# Boiled eggs spiced, pickled



## Stephen (Mar 2, 2011)

I use this recipe to make pickled sausage, bologna, and eggs. Only difference is replace 1 cup or more (depending on how much I make) of beet juice instead of water for color. If you like them with more bite replace a cup of water with vinegar. 2 cups of water, 1 cup of beet juice, and 4 cups of vinegar is my usual change.
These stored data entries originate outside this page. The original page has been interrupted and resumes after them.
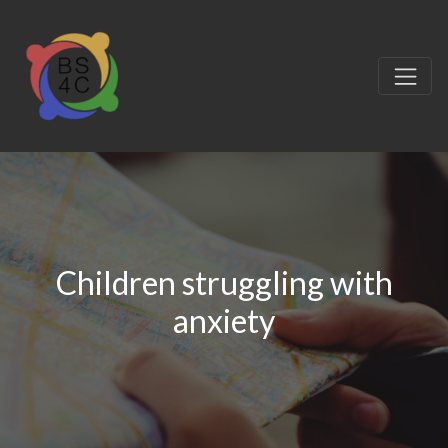
Children struggling with
anxiety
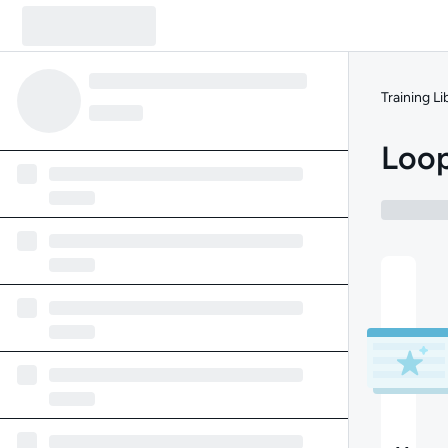
Training Li
Loop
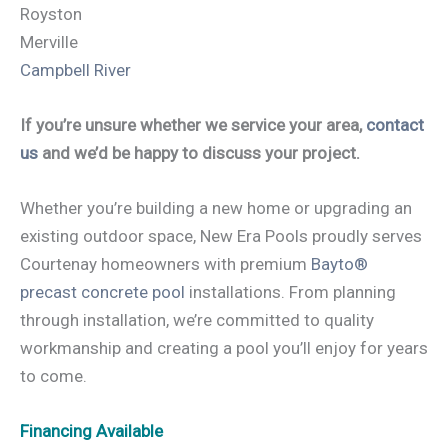
Royston
Merville
Campbell River
If you’re unsure whether we service your area,
contact
us
and we’d be happy to discuss your project.
Whether you’re building a new home or upgrading an
existing outdoor space, New Era Pools proudly serves
Courtenay homeowners with premium
Bayto®
precast concrete pool
installations. From planning
through installation, we’re committed to quality
workmanship and creating a pool you’ll enjoy for years
to come.
Financing Available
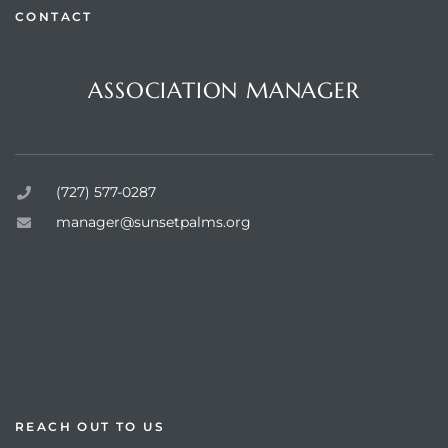
CONTACT
Questions or Comments?
ASSOCIATION MANAGER
rts
Sunset Palms Inc.
(727) 577-0287
manager@sunsetpalms.org
Home
About Us
Available Properties
Resources
REACH OUT TO US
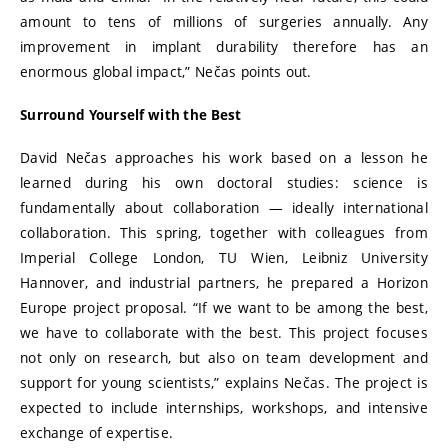
amount to tens of millions of surgeries annually. Any
improvement in implant durability therefore has an
enormous global impact,” Nečas points out.
Surround Yourself with the Best
David Nečas approaches his work based on a lesson he
learned during his own doctoral studies: science is
fundamentally about collaboration — ideally international
collaboration. This spring, together with colleagues from
Imperial College London, TU Wien, Leibniz University
Hannover, and industrial partners, he prepared a Horizon
Europe project proposal. “If we want to be among the best,
we have to collaborate with the best. This project focuses
not only on research, but also on team development and
support for young scientists,” explains Nečas. The project is
expected to include internships, workshops, and intensive
exchange of expertise.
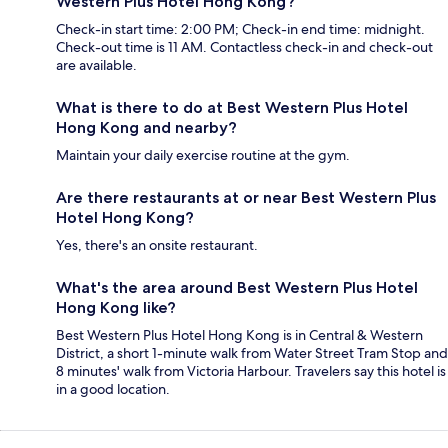
Western Plus Hotel Hong Kong?
Check-in start time: 2:00 PM; Check-in end time: midnight.
Check-out time is 11 AM. Contactless check-in and check-out
are available.
What is there to do at Best Western Plus Hotel
Hong Kong and nearby?
Maintain your daily exercise routine at the gym.
Are there restaurants at or near Best Western Plus
Hotel Hong Kong?
Yes, there's an onsite restaurant.
What's the area around Best Western Plus Hotel
Hong Kong like?
Best Western Plus Hotel Hong Kong is in Central & Western
District, a short 1-minute walk from Water Street Tram Stop and
8 minutes' walk from Victoria Harbour. Travelers say this hotel is
in a good location.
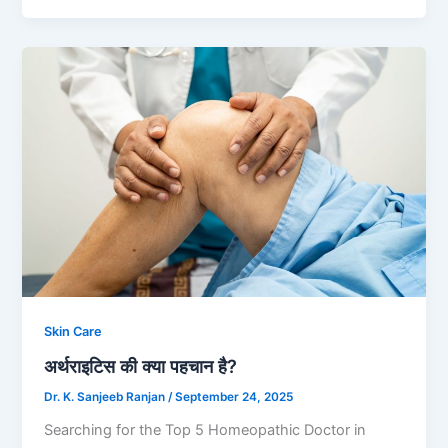
Skin Care
अर्थराइटिस की क्या पहचान है?
Dr. K. Sanjeeb Ranjan
/
September 24, 2025
Searching for the Top 5 Homeopathic Doctor in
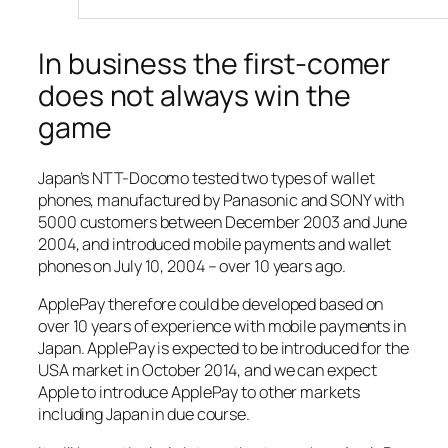
In business the first-comer
does not always win the
game
Japan’s NTT-Docomo tested two types of wallet
phones, manufactured by Panasonic and SONY with
5000 customers between December 2003 and June
2004, and introduced mobile payments and wallet
phones on July 10, 2004 – over 10 years ago.
ApplePay therefore could be developed based on
over 10 years of experience with mobile payments in
Japan. ApplePay is expected to be introduced for the
USA market in October 2014, and we can expect
Apple to introduce ApplePay to other markets
including Japan in due course.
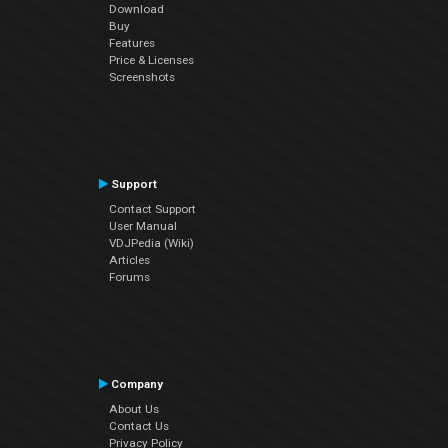
Download
Buy
Features
Price & Licenses
Screenshots
Support
Contact Support
User Manual
VDJPedia (Wiki)
Articles
Forums
Company
About Us
Contact Us
Privacy Policy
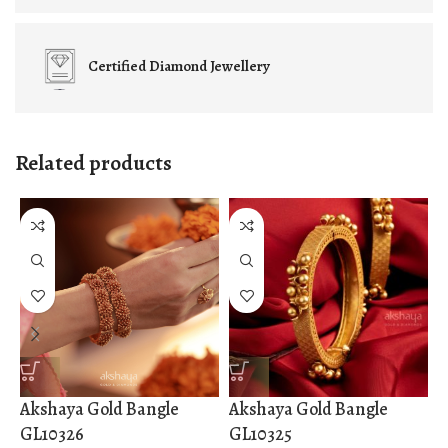
Certified
Diamond Jewellery
Related products
Akshaya Gold Bangle
Akshaya Gold Bangle
A
GL10326
GL10325
G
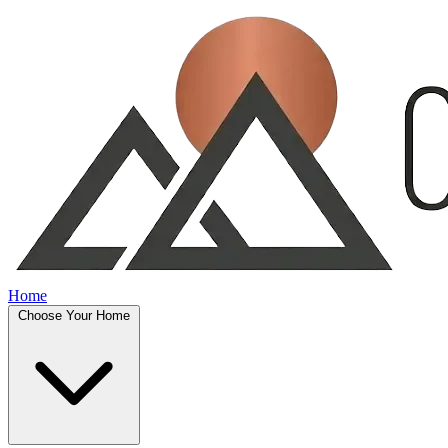
Home
Choose Your Home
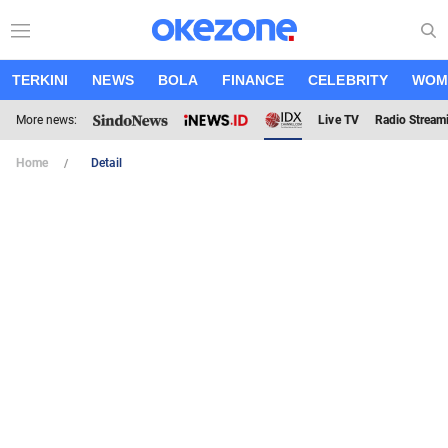
TERKINI
NEWS
BOLA
FINANCE
CELEBRITY
WOM
More news:
Live TV
Radio Stream
Home
Detail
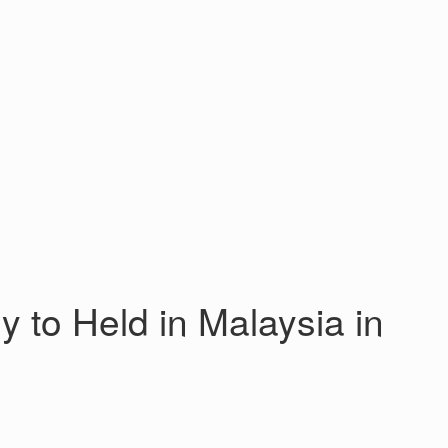
o Held in Malaysia in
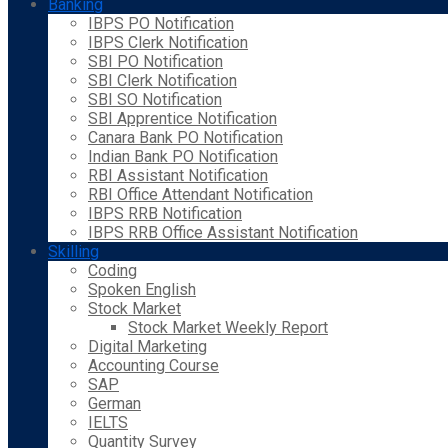
Banking
IBPS PO Notification
IBPS Clerk Notification
SBI PO Notification
SBI Clerk Notification
SBI SO Notification
SBI Apprentice Notification
Canara Bank PO Notification
Indian Bank PO Notification
RBI Assistant Notification
RBI Office Attendant Notification
IBPS RRB Notification
IBPS RRB Office Assistant Notification
Skilling
Coding
Spoken English
Stock Market
Stock Market Weekly Report
Digital Marketing
Accounting Course
SAP
German
IELTS
Quantity Survey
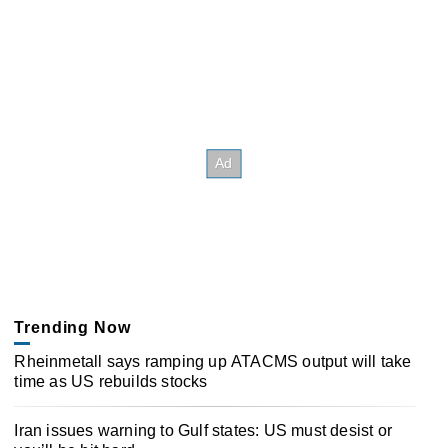
Trending Now
Rheinmetall says ramping up ATACMS output will take
time as US rebuilds stocks
Iran issues warning to Gulf states: US must desist or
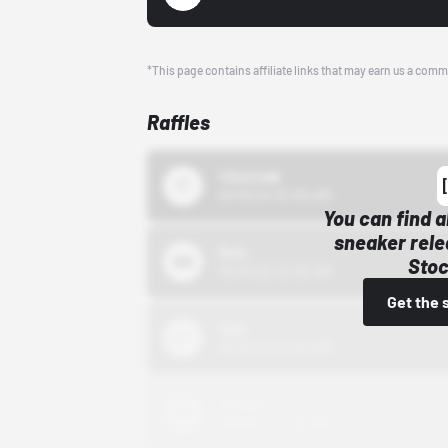
*This page contains affiliate links that may earn us a comm
Raffles
43einhalb
10/15/24 12:00 AM
You can find a
sneaker rele
Bstn
Stoc
10/01/22 12:00 AM
Get the 
Nike
10/01/22 12:00 AM
Adidas
10/01/22 12:00 AM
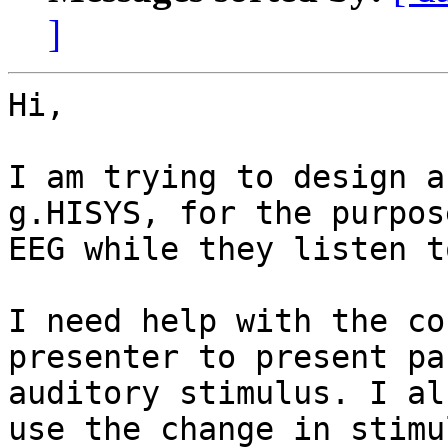
]
Hi,

I am trying to design a
g.HISYS, for the purpos
EEG while they listen t
I need help with the co
presenter to present pa
auditory stimulus. I al
use the change in stimu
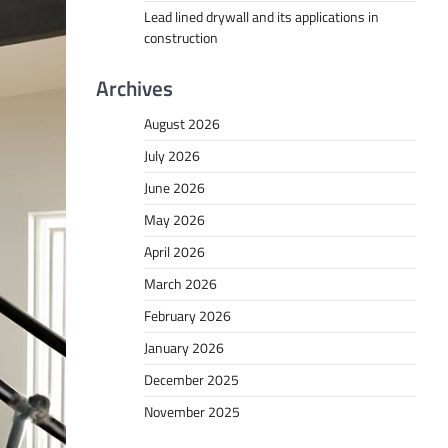
Lead lined drywall and its applications in
construction
Archives
August 2026
July 2026
June 2026
May 2026
April 2026
March 2026
February 2026
January 2026
December 2025
November 2025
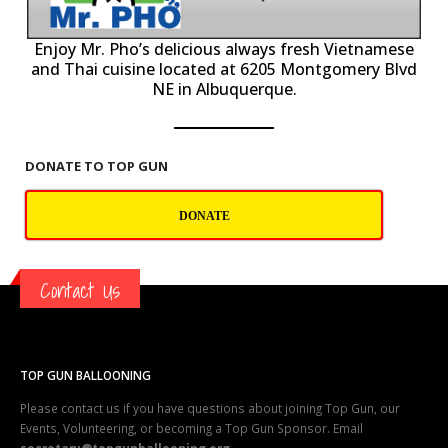
P
Enjoy Mr. Pho’s delicious always fresh Vietnamese
and Thai cuisine located at 6205 Montgomery Blvd
NE in Albuquerque.
DONATE TO TOP GUN
DONATE
Contact Us
TOP GUN BALLOONING
Please contact us if you have questions about joining Top Gun, our
Events, Volunteering, or becoming a Top Gun Sponsor. Email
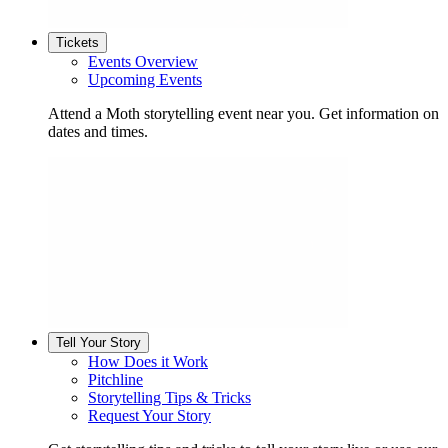
Tickets
Events Overview
Upcoming Events
Attend a Moth storytelling event near you. Get information on
dates and times.
Tell Your Story
How Does it Work
Pitchline
Storytelling Tips & Tricks
Request Your Story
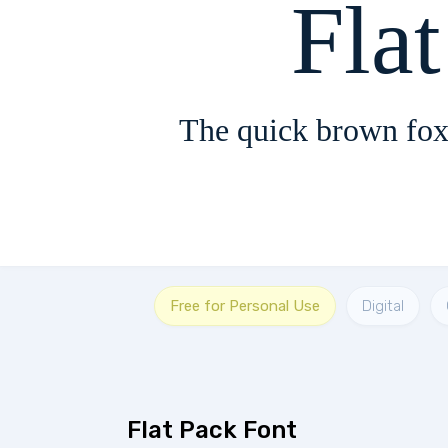
Fla
The quick brown fox
Free for Personal Use
Digital
Flat Pack Font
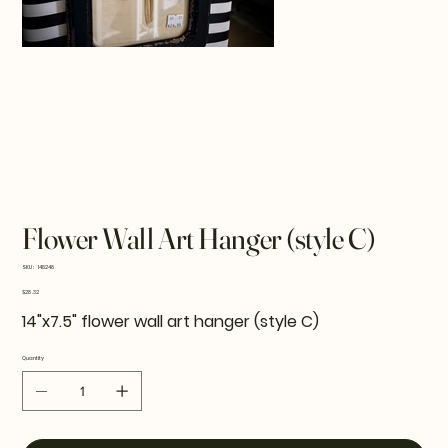
Flower Wall Art Hanger (style C)
SKU
SKU:
148248
148248
Price
$28.32
14"x7.5" flower wall art hanger (style C)
Quantity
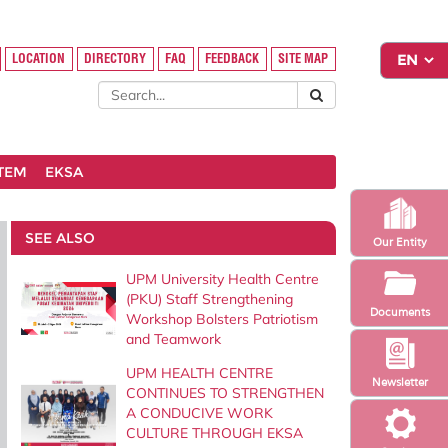
LOCATION
DIRECTORY
FAQ
FEEDBACK
SITE MAP
STEM
EKSA
SEE ALSO
Our Entity
UPM University Health Centre
(PKU) Staff Strengthening
Documents
Workshop Bolsters Patriotism
and Teamwork
UPM HEALTH CENTRE
Newsletter
CONTINUES TO STRENGTHEN
A CONDUCIVE WORK
CULTURE THROUGH EKSA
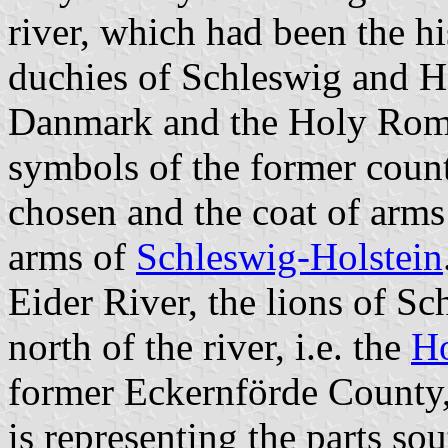
river, which had been the hi
duchies of Schleswig and H
Danmark and the Holy Roma
symbols of the former counti
chosen and the coat of arms 
arms of
Schleswig-Holstein
Eider River, the lions of Sc
north of the river, i.e. the
Ho
former Eckernförde County, 
is representing the parts sou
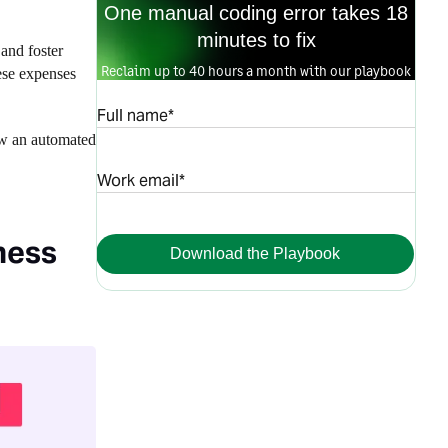
One manual coding error takes 18
minutes to fix
and foster
Reclaim up to 40 hours a month with our playbook
ese expenses
Full name*
ow an automated
Work email*
ness
Download the Playbook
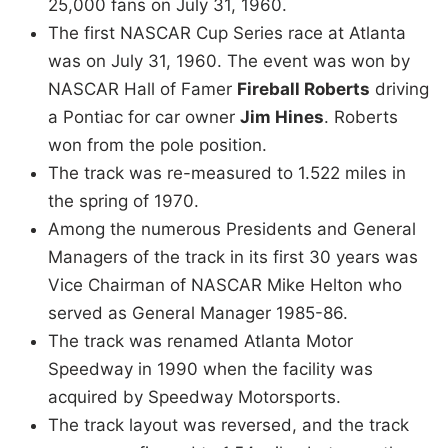
25,000 fans on July 31, 1960.
The first NASCAR Cup Series race at Atlanta
was on July 31, 1960. The event was won by
NASCAR Hall of Famer
Fireball Roberts
driving
a Pontiac for car owner
Jim Hines
. Roberts
won from the pole position.
The track was re-measured to 1.522 miles in
the spring of 1970.
Among the numerous Presidents and General
Managers of the track in its first 30 years was
Vice Chairman of NASCAR Mike Helton who
served as General Manager 1985-86.
The track was renamed Atlanta Motor
Speedway in 1990 when the facility was
acquired by Speedway Motorsports.
The track layout was reversed, and the track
http://www.food.com/recipe/pickled-hot-dogs-or-sausages-82781


----------



## phil c (Jan 21, 2007)

I love pickled eggs! The best I have found is to get the gallon jar and brine from Scheeres(sp) pickled turkey gizzards. These are the gizzards usually sold in bars. Just boil, peel, and put in the jar for around 2 weeks. I have tried several recipies but these are the best.
BTW if the gizzards are Bayveiw brand, dont bother, they just dont taste near as good.


----------



## Scott Allen (Apr 2, 2010)

I do it similar to phil c. I usually use leftover pickle juice or what I like best is the juice from a jar of the pickled mild banana pepper rings. My 4 year old granddaighter loves them this way. Easy to make too.

Scott


----------



## Michael Bush (Aug 2, 2002)

Put some boiled eggs in the left over pickled jalapenos. After a couple of days they are great. A couple more and they are awesome. My only problem is, the resulting gas (after eating) will drive people from the room...


----------



## deknow (Jul 17, 2006)

...Michael gets his own tipi!

deknow


----------